Leading this hectic project is the minister of state for aviation, Senator Hadi Sirika who has never hidden his passion and determination to ensure this government fulfill its earlier promise to ensure Nigeria has a new national carrier fourteen years after the liquidation of the defunct former Nigeria Airways.
Though many key players within and outside the aviation sector had criticized the process the minister has been applying to bring about the national airline, the obvious fact is that the project has gone too far to be doubted with the unveiling of the airline’s livery and its presentation to the whole world at the last Farnborough Air Show in London for the main purpose of attracting credible foreign investors.
While the efforts to ensure the new airline kicks off in December continues in earnest, as expected, people are still asking certain questions which may not necessarily be in bad faith but as a way of ensuring the mistake of the past does not rear its ugly head again.
In other words, the minister and his team in charge of this national exercise should look into all the dust being raised by all the different groups for the purpose of making amends where necessary.

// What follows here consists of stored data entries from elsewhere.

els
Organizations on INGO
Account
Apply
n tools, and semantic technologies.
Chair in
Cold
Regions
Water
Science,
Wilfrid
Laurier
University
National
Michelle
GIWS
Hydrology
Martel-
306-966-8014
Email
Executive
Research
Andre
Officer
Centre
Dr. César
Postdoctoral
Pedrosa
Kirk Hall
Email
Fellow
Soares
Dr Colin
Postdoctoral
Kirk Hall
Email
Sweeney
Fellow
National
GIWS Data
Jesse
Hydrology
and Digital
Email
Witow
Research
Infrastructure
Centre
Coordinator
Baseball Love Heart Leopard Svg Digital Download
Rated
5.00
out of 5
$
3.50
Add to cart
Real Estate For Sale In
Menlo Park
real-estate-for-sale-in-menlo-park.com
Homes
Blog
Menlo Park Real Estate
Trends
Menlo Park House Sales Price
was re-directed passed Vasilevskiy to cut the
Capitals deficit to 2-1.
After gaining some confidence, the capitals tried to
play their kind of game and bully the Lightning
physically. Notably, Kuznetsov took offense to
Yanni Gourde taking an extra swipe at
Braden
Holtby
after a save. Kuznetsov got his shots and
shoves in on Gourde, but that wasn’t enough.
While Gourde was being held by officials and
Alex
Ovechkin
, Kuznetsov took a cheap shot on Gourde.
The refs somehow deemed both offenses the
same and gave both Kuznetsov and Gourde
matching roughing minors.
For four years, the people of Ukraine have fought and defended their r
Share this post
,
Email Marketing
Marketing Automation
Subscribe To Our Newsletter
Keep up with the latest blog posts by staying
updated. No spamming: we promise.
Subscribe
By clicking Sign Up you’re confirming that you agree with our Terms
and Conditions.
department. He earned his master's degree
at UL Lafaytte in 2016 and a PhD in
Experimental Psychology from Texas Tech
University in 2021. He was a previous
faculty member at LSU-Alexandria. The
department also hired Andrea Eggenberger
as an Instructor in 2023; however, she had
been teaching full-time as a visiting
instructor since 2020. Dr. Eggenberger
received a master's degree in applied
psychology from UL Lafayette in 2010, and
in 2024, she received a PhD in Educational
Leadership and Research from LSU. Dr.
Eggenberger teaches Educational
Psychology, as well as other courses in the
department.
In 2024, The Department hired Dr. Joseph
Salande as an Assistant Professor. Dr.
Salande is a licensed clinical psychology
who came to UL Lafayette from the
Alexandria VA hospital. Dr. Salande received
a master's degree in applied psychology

This brings to the fore again the concern being raised by stakeholders including the domestic airlines about the rumour making the round that the federal government has concluded plans to merge two of the existing airlines, Arik Air and Aero Contractors to form the new national carrier come December.
Information flying around presently has indicated that while Arik Air’s facility may be used for the Nigeria Air’s operations, that of Aero may be used as the maintenance base for the new carrier.
The insinuation has gone to show that the call sign of Aero that used to be ‘NG’ has been changed to ‘NIG’ in preparation for the new carrier while Arik Air’s call sign has not been changed.
The call sign is a unique name or abbreviation adopted by an airline to identify or differentiate it from other airlines particularly during communications with the control tower.
The decision to transform the two airlines to the new national carrier if true may not be a surprise to stakeholders in the sector as many key players across the sector had queried the need for a new national carrier while there were already two airlines being managed for government by its agency, AMCON after their take over due to huge indebtedness.
Since the two airlines already have the required structures on ground, it may not be out of place to make do with them and this will cut the huge cost that would have been incurred.
As harmless as the exercise would have been, the only problem lies in the style being adopted by the government team packaging the deal which to many Nigerians is shrouded in secrecy.
Because the two airlines are now being managed by government, the government has the right to do whatever it wants to do with them, but it is only reasonable for the same government to come out clean on what it has up its sleeves.
At any rate, if eventually the rumour of the merger plan is anything to go by, certain things must be put into considerations that will greatly lead to the smooth take off of the new national carrier come December.
In the first place, where lies the fate of the workers in the two airlines because it is not certain that all of them will be cooped; has government made plans on how to pay the severance package of those whose services will no longer be required?
How does the government intend to placate the former owners of the two airlines who at one time or the other invested in the airlines before they were taken over due to indebtedness.
Who will be the shareholders in the new airline, what will be the final stake of government, who are the technical partners, what about the embarrassing refusal to pay the former workers of the defunct Nigeria Airways fourteen years after the airline was unpopularly liquidated, among many other questions calling for answers.
The need to seriously look into these issues becomes pertinent if the government really wants to start the new national carrier on a clean slate devoid of litigations and labour disputes.